Second Thoughts

Coach kiss good start for Coogs

Houston football Coach Tom Herman isn’t shy about how he feels about his players, whom he greets on game day with a kiss on the cheek.
Houston football Coach Tom Herman isn’t shy about how he feels about his players, whom he greets on game day with a kiss on the cheek.

When the University of Houston's football players arrive for a game, they know what to expect as a prelude to the coming hours of brutality as they file into the stadium: a kiss on the cheek from their head coach, Tom Herman.

It is an unusual ritual in a sport that embodies America's most rigid ideals of manhood.

"A kiss on the cheek is when he shows his love for us," Houston safety Garrett Davis said, adding, "No one here is thinking, 'Oh, I shouldn't let him kiss me.' "

Physical expressions of affection certainly exist in big-time sports. Nothing says "Good job!" in baseball like a firm pat on the behind from a coach, and in international soccer it is not uncommon to see teammates peck each other on the cheek after a big play.

But kisses in football's gladiatorial culture seem as incongruous as a Gatorade shower at the ballet.

For Herman, 41, there is no better way to demand the painful sacrifices of the game than to forthrightly convey his affection for his players.

"How do you motivate a human being to do things against his own nature?" Herman said in an interview. "There's two things: love and fear. And to me, love wins every time."

Time keepers

The Washington Nationals could be excused if they did not want to go home. Facing elimination Thursday in Game 5 of their National League division series with the Los Angeles Dodgers, they did everything they could to stay alive, and ended up stretching a nine-inning game out to 4 hours, 32 minutes.

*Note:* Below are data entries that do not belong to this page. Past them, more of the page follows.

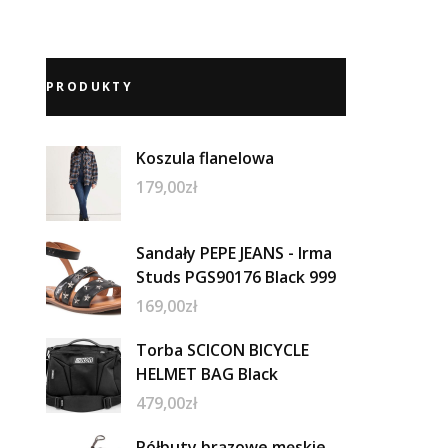
PRODUKTY
Koszula flanelowa
179,00
zł
Sandały PEPE JEANS - Irma
Studs PGS90176 Black 999
169,00
zł
Torba SCICON BICYCLE
HELMET BAG Black
479,00
zł
Półbuty brązowe męskie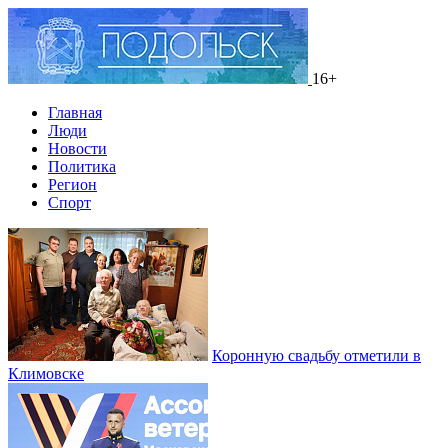
16+
Главная
Люди
Новости
Политика
Регион
Спорт
Коронную свадьбу отметили в
Климовске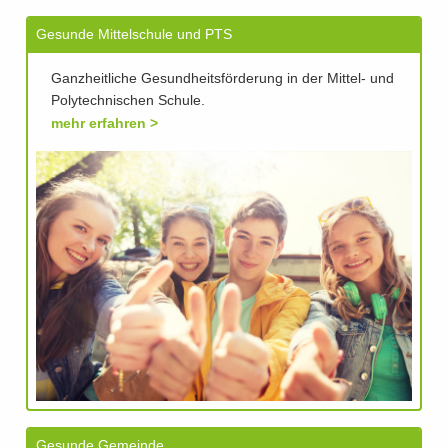
Gesunde Mittelschule und PTS
Ganzheitliche Gesundheitsförderung in der Mittel- und
Polytechnischen Schule.
mehr erfahren
Gesunde Gemeinde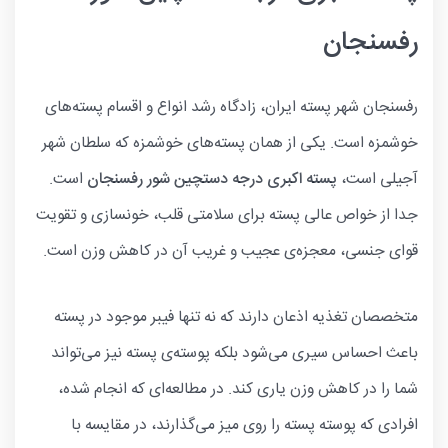
رفسنجان
رفسنجان شهر پسته ایران، زادگاه رشد انواع و اقسام پسته‌های
خوشمزه است. یکی از همان پسته‌های خوشمزه که سلطان شهر
آجیلی است،
پسته اکبری درجه دستچین شور رفسنجان
است.
جدا از خواص عالی پسته برای سلامتی قلب، خونسازی و تقویت
قوای جنسی، معجزه‌ی عجیب و غریب آن در کاهش وزن است.
متخصصان تغذیه اذعان دارند که نه تنها فیبر موجود در پسته
باعث احساس سیری می‌شود بلکه پوسته‌ی پسته نیز می‌تواند
شما را در کاهش وزن یاری کند. در مطالعه‌ای که انجام شده،
افرادی که پوسته پسته را روی میز می‌گذارند، در مقایسه با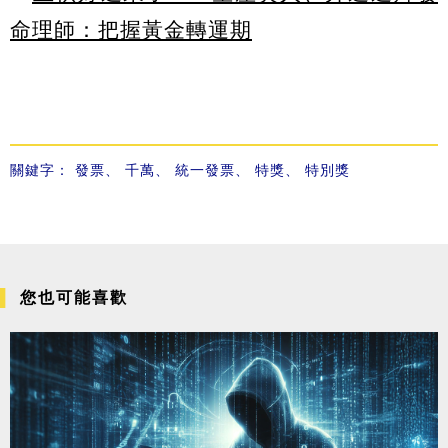
命理師：把握黃金轉運期
關鍵字：
發票
、
千萬
、
統一發票
、
特獎
、
特別獎
您也可能喜歡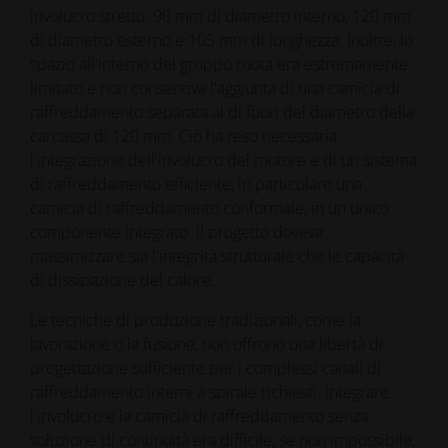
involucro stretto: 90 mm di diametro interno, 120 mm
di diametro esterno e 105 mm di lunghezza. Inoltre, lo
spazio all'interno del gruppo ruota era estremamente
limitato e non consentiva l'aggiunta di una camicia di
raffreddamento separata al di fuori del diametro della
carcassa di 120 mm. Ciò ha reso necessaria
l'integrazione dell'involucro del motore e di un sistema
di raffreddamento efficiente, in particolare una
camicia di raffreddamento conformale, in un unico
componente integrato. Il progetto doveva
massimizzare sia l'integrità strutturale che le capacità
di dissipazione del calore.
Le tecniche di produzione tradizionali, come la
lavorazione o la fusione, non offrono una libertà di
progettazione sufficiente per i complessi canali di
raffreddamento interni a spirale richiesti. Integrare
l'involucro e la camicia di raffreddamento senza
soluzione di continuità era difficile, se non impossibile,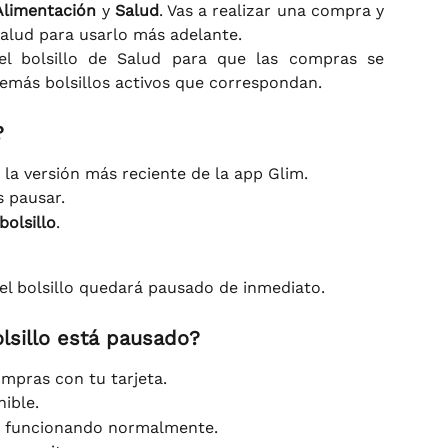
Alimentación
y
Salud
. Vas a realizar una compra y
Salud para usarlo más adelante.
el bolsillo de Salud para que las compras se
más bolsillos activos que correspondan.
?
 la versión más reciente de la app Glim.
s pausar.
bolsillo
.
el bolsillo quedará pausado de inmediato.
lsillo está pausado?
ompras con tu tarjeta.
ible.
án funcionando normalmente.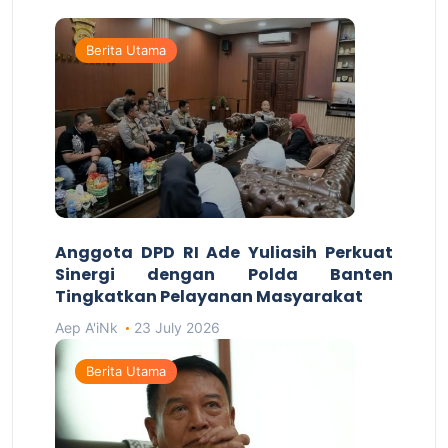
Berita Utama
Anggota DPD RI Ade Yuliasih Perkuat
Sinergi dengan Polda Banten
Tingkatkan Pelayanan Masyarakat
Aep A'iNk
23 July 2026
Berita Utama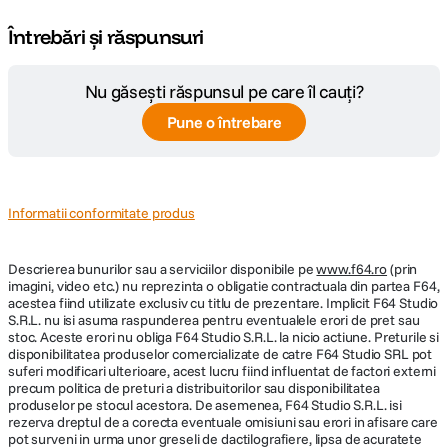
Întrebări și răspunsuri
Tip Focalizare
Manual Focus
Nu găsești răspunsul pe care îl cauți?
DIMENSIUNE / GREUTATE:
Pune o întrebare
Diametru
76 mm
maxim
Lungime
128 mm
Informatii conformitate produs
Greutate
643.5 g
Descrierea bunurilor sau a serviciilor disponibile pe
www.f64.ro
(prin
imagini, video etc.) nu reprezinta o obligatie contractuala din partea F64,
acestea fiind utilizate exclusiv cu titlu de prezentare. Implicit F64 Studio
S.R.L. nu isi asuma raspunderea pentru eventualele erori de pret sau
stoc. Aceste erori nu obliga F64 Studio S.R.L. la nicio actiune. Preturile si
disponibilitatea produselor comercializate de catre F64 Studio SRL pot
suferi modificari ulterioare, acest lucru fiind influentat de factori externi
precum politica de preturi a distribuitorilor sau disponibilitatea
produselor pe stocul acestora. De asemenea, F64 Studio S.R.L. isi
rezerva dreptul de a corecta eventuale omisiuni sau erori in afisare care
pot surveni in urma unor greseli de dactilografiere, lipsa de acuratete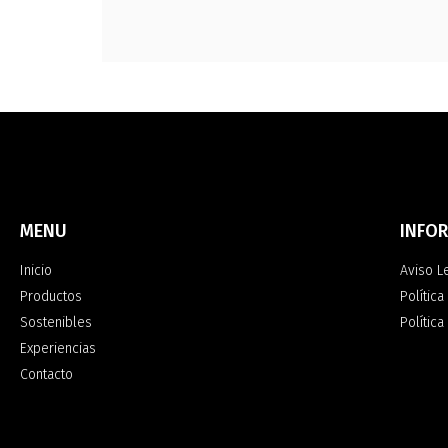
MENU
INFO
Inicio
Aviso L
Productos
Política
Sostenibles
Polític
Experiencias
Contacto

The marathon affair -- which the Dodgers won 4-3 to advance to the NL Championship Series -- was the longest nine-inning postseason game ever, and the longest nine-inning NL game of any kind.

"It was probably the craziest, if not the craziest, game I've ever been a part of in my career, in my life," Washington pitcher Max Scherzer said. "This is a tough one to be on the wrong side of."

Scherzer was correct that a game of 41/2 hours was crazy, but it was not all that surprising since the two teams had played a nine-inning game that went 4:12 just three days before. None of the contests in the five-game series went to extra innings, but their average length was 4:01.

Even in a postseason landscape, in which the average game has stretched to 3:30, Game 5 between the Nationals and Dodgers was special. The seventh inning alone took 66 minutes, with Washington burning through six pitchers in the inning.

For an idea of just how absurd a 66-minute inning is, the New York Giants and the Philadelphia Phillies once played an entire nine-inning game in 51 minutes. Even in 1919, that was a notable feat.

MLB Commissioner Rob Manfred acknowledged that things were going in the wrong direction, citing among other things that players were not focusing on keeping the games moving and that some longer replays were certainly interfering. He said in the interview that baseball would look for ways to get things back on track.

"We're going to put a package of issues on the table with the union," he said. "Speculating about which ones I like and don't like is counterproductive to that process at this point. I think the best I can do for you at this point is to say I'm prepared to think about additional rule changes that are relevant to the issue of pace of play."